Mais pour moi, c’était un merveilleux père. Alors comment un père comme ça pouvait perdre la garde de ses enfants ?

Françoise

Tout comme la mère des fillettes, Françoise s’explique mal le drame. « Dans ma tête, c’est sûr qu’il ne pouvait pas faire de mal à ses enfants. »

Amélie Lemieux raconte qu’elle avait été mise au courant des craintes du père dans les mois qui ont précédé les meurtres. Elle a raconté comment elle avait tenté de le rassurer, comment elle lui avait dit que c’était un bon père.

Elle et ses filles ont même offert un cadeau à Martin Carpentier pour la fête des Pères en 2020, quelques jours avant le drame.
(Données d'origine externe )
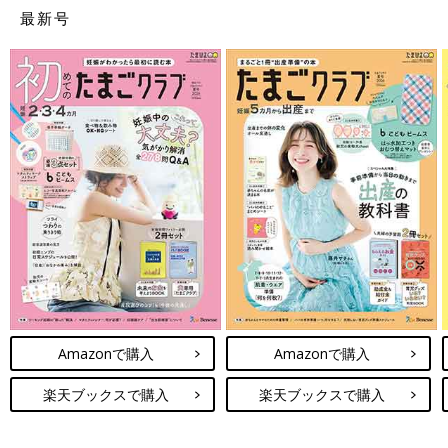
最新号
Amazonで購入
Amazonで購入
楽天ブックスで購入
楽天ブックスで購入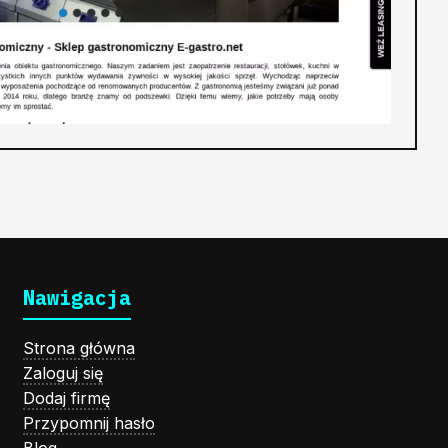
Nawigacja
Strona główna
Zaloguj się
Dodaj firmę
Przypomnij hasło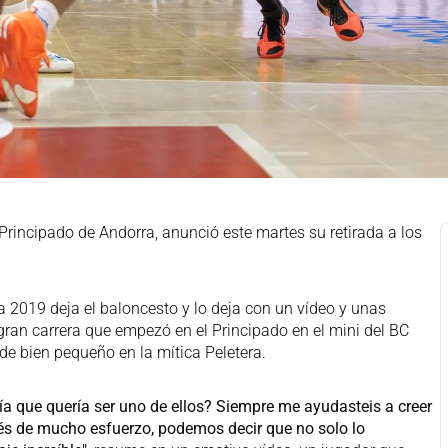
 Principado de Andorra, anunció este martes su retirada a los
2019 deja el baloncesto y lo deja con un vídeo y unas
gran carrera que empezó en el Principado en el mini del BC
de bien pequeño en la mítica Peletera.
ía que quería ser uno de ellos? Siempre me ayudasteis a creer
ués de mucho esfuerzo, podemos decir que no solo lo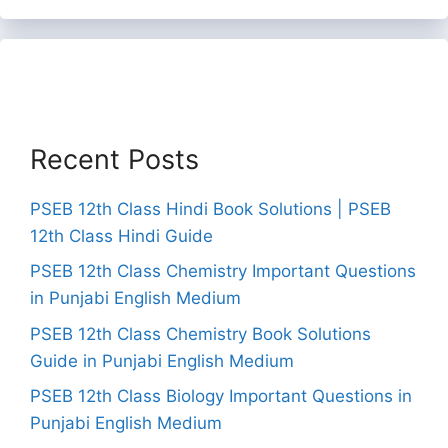
Recent Posts
PSEB 12th Class Hindi Book Solutions | PSEB
12th Class Hindi Guide
PSEB 12th Class Chemistry Important Questions
in Punjabi English Medium
PSEB 12th Class Chemistry Book Solutions
Guide in Punjabi English Medium
PSEB 12th Class Biology Important Questions in
Punjabi English Medium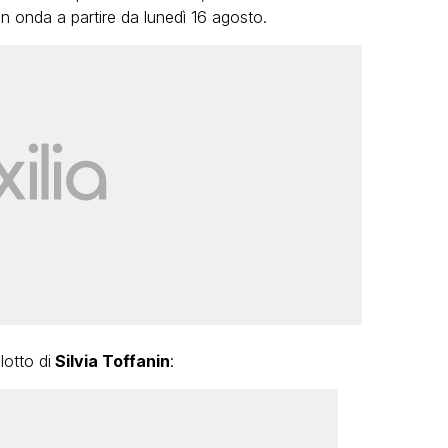
n onda a partire da lunedì 16 agosto.
lotto di
Silvia Toffanin
: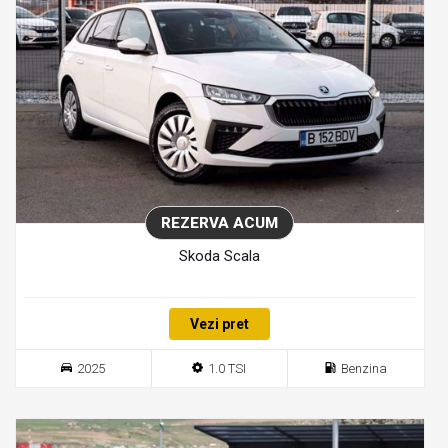
REZERVA ACUM
Skoda Scala
Vezi pret
2025
1.0 TSI
Benzina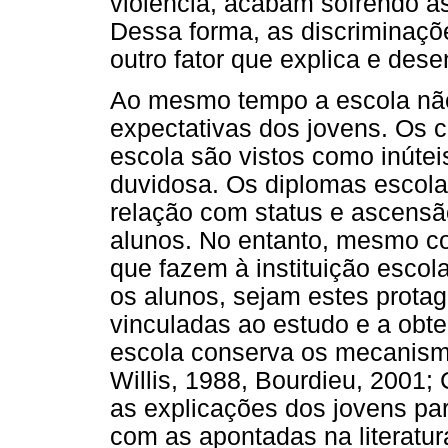
violência, acabam sofrendo a
Dessa forma, as discriminaçõ
outro fator que explica e dese
Ao mesmo tempo a escola não
expectativas dos jovens. Os 
escola são vistos como inútei
duvidosa. Os diplomas escola
relação com status e ascensã
alunos. No entanto, mesmo c
que fazem à instituição escola
os alunos, sejam estes protag
vinculadas ao estudo e a obt
escola conserva os mecanismo
Willis, 1988, Bourdieu, 2001; 
as explicações dos jovens par
com as apontadas na literatur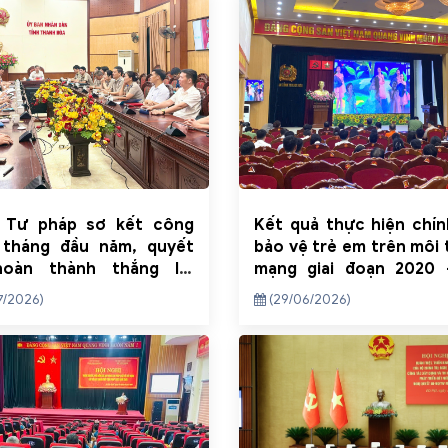
 Tư pháp sơ kết công
Kết quả thực hiện chí
 tháng đầu năm, quyết
bảo vệ trẻ em trên môi
oàn thành thắng lợi
mạng giai đoạn 2020 
vụ năm 2026
trên địa bàn tỉnh Thanh
7/2026)
(29/06/2026)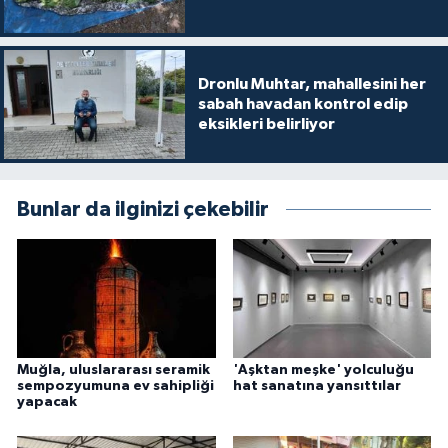
Dronlu Muhtar, mahallesini her
sabah havadan kontrol edip
eksikleri belirliyor
Bunlar da ilginizi çekebilir
Muğla, uluslararası seramik
'Aşktan meşke' yolculuğu
sempozyumuna ev sahipliği
hat sanatına yansıttılar
yapacak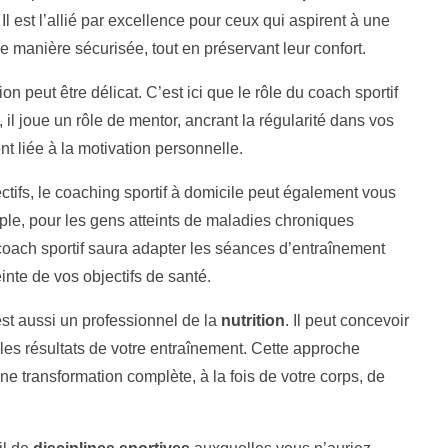
 Il est l’allié par excellence pour ceux qui aspirent à une
 manière sécurisée, tout en préservant leur confort.
on peut être délicat. C’est ici que le rôle du coach sportif
il joue un rôle de mentor, ancrant la régularité dans vos
nt liée à la motivation personnelle.
jectifs, le coaching sportif à domicile peut également vous
ple, pour les gens atteints de maladies chroniques
coach sportif saura adapter les séances d’entraînement
inte de vos objectifs de santé.
est aussi un professionnel de la
nutrition
. Il peut concevoir
 les résultats de votre entraînement. Cette approche
une transformation complète, à la fois de votre corps, de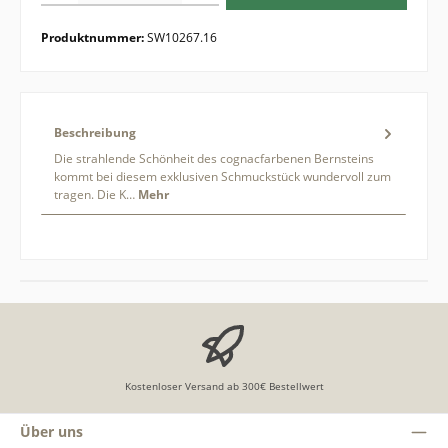
Produktnummer:
SW10267.16
Beschreibung
Die strahlende Schönheit des cognacfarbenen Bernsteins
kommt bei diesem exklusiven Schmuckstück wundervoll zum
tragen. Die K…
Mehr
Kostenloser Versand ab 300€ Bestellwert
Über uns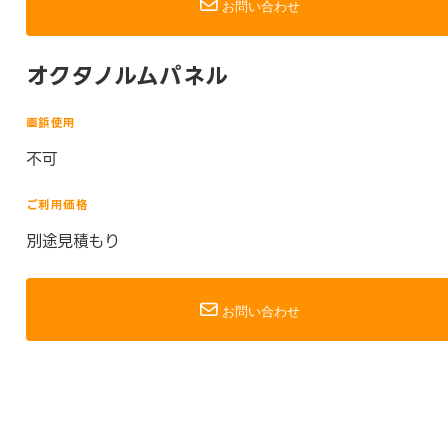
お問い合わせ
オクタノルムパネル
画鋲使用
不可
ご利用価格
別途見積もり
お問い合わせ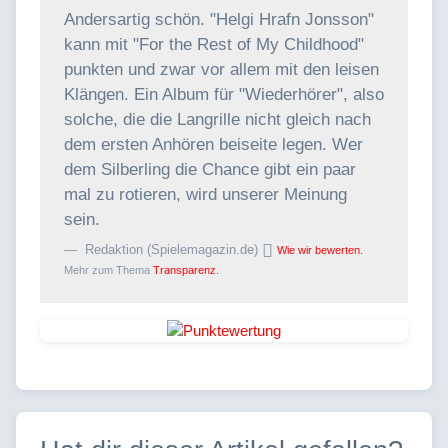
Andersartig schön. "Helgi Hrafn Jonsson"
kann mit "For the Rest of My Childhood"
punkten und zwar vor allem mit den leisen
Klängen. Ein Album für "Wiederhörer", also
solche, die die Langrille nicht gleich nach
dem ersten Anhören beiseite legen. Wer
dem Silberling die Chance gibt ein paar
mal zu rotieren, wird unserer Meinung
sein.
Redaktion (Spielemagazin.de)
Wie wir bewerten.
Mehr zum Thema
Transparenz.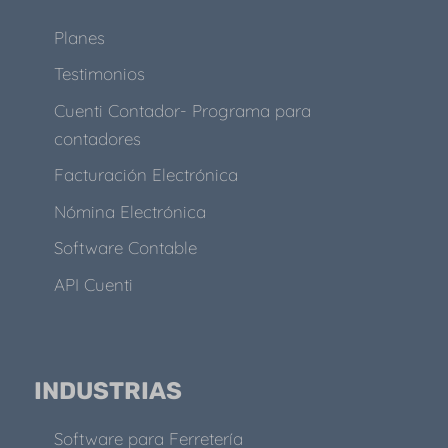
Planes
Testimonios
Cuenti Contador- Programa para
contadores
Facturación Electrónica
Nómina Electrónica
Software Contable
API Cuenti
INDUSTRIAS
Software para Ferretería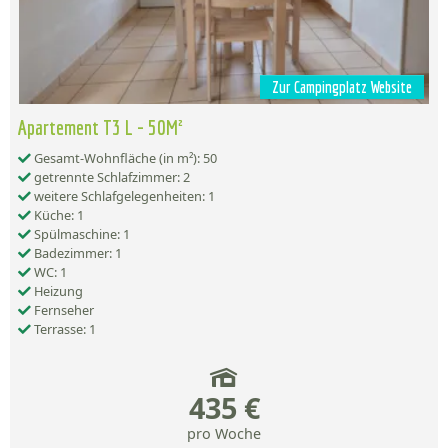
Zur Campingplatz Website
Apartement T3 L - 50M²
Gesamt-Wohnfläche (in m²): 50
getrennte Schlafzimmer: 2
weitere Schlafgelegenheiten: 1
Küche: 1
Spülmaschine: 1
Badezimmer: 1
WC: 1
Heizung
Fernseher
Terrasse: 1
435 €
pro Woche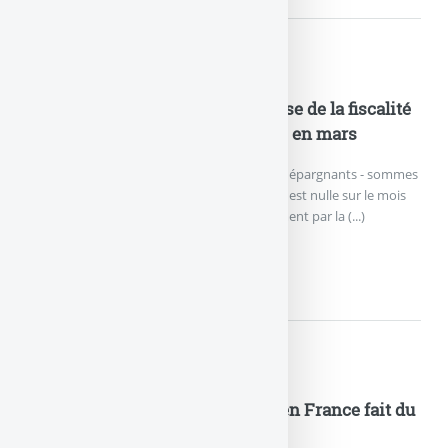
Actualités
Assurance-vie : la probable hausse de la fiscalité
jette un froid, collecte nette nulle en mars
La collecte nette (cotisations versées par les épargnants - sommes
versées par les assureurs) de l’assurance-vie est nulle sur le mois
de mars, selon les chiffres publiés officiellement par la (...)
ASSURANCE-VIE : LA PROBAB
Actualités
Assurance vie : la collecte nette en France fait du
surplace en mars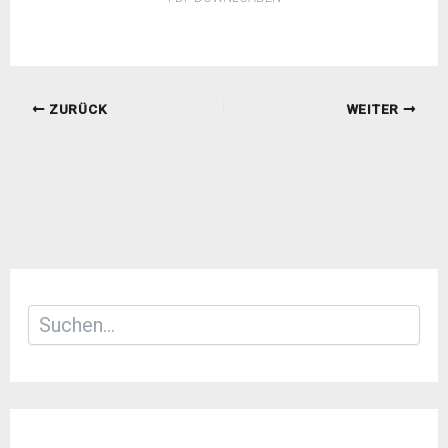
ZURÜCK
WEITER
Suchen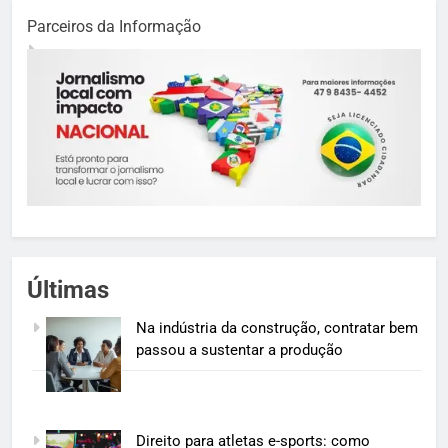
Parceiros da Informação
Últimas
Na indústria da construção, contratar bem
passou a sustentar a produção
Direito para atletas e-sports: como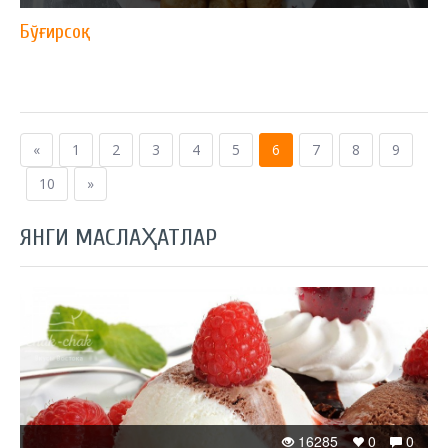
Бўғирсоқ
«
1
2
3
4
5
6
7
8
9
10
»
ЯНГИ МАСЛАҲАТЛАР
16285
0
0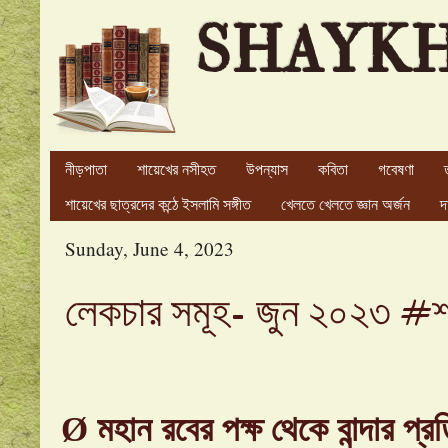
SHAYK
নীড়পাতা
শায়েখের নসীহত
উপন্যাস
কবিতা
গবেষণা
শায়েখের ছাত্রদের কন্ঠে ইসলামি সঙ্গীত
খেলতে খেলতে জ্ঞান অর্জন
দ
Sunday, June 4, 2023
লেকচার সমূহ- জুন ২০২৩ #শা
Ø
মহান রবের পক্ষ থেকে বান্দার প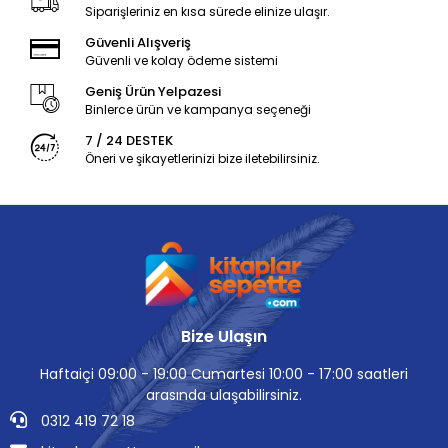
Siparişleriniz en kısa sürede elinize ulaşır.
Güvenli Alışveriş
Güvenli ve kolay ödeme sistemi
Geniş Ürün Yelpazesi
Binlerce ürün ve kampanya seçeneği
7 / 24 DESTEK
Öneri ve şikayetlerinizi bize iletebilirsiniz.
Bize Ulaşın
Haftaiçi 09:00 - 19:00 Cumartesi 10:00 - 17:00 saatleri
arasında ulaşabilirsiniz.
0312 419 72 18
C’était un tablier, avec inscrit dessus : « Les superhéros ne portent pas tous une cape ».

Les corps des deux fillettes ont été retrouvés dans un boisé le 11 juillet. Le corps du père, qui les aurait tuées à l’aide d’une branche, a quant à lui été retrouvé le 20 juillet, cinq kilomètres plus loin.

* Le prénom de Françoise est fictif, une ordonnance nous interdisant d’identifier l’ex-conjointe de Martin Carpentier.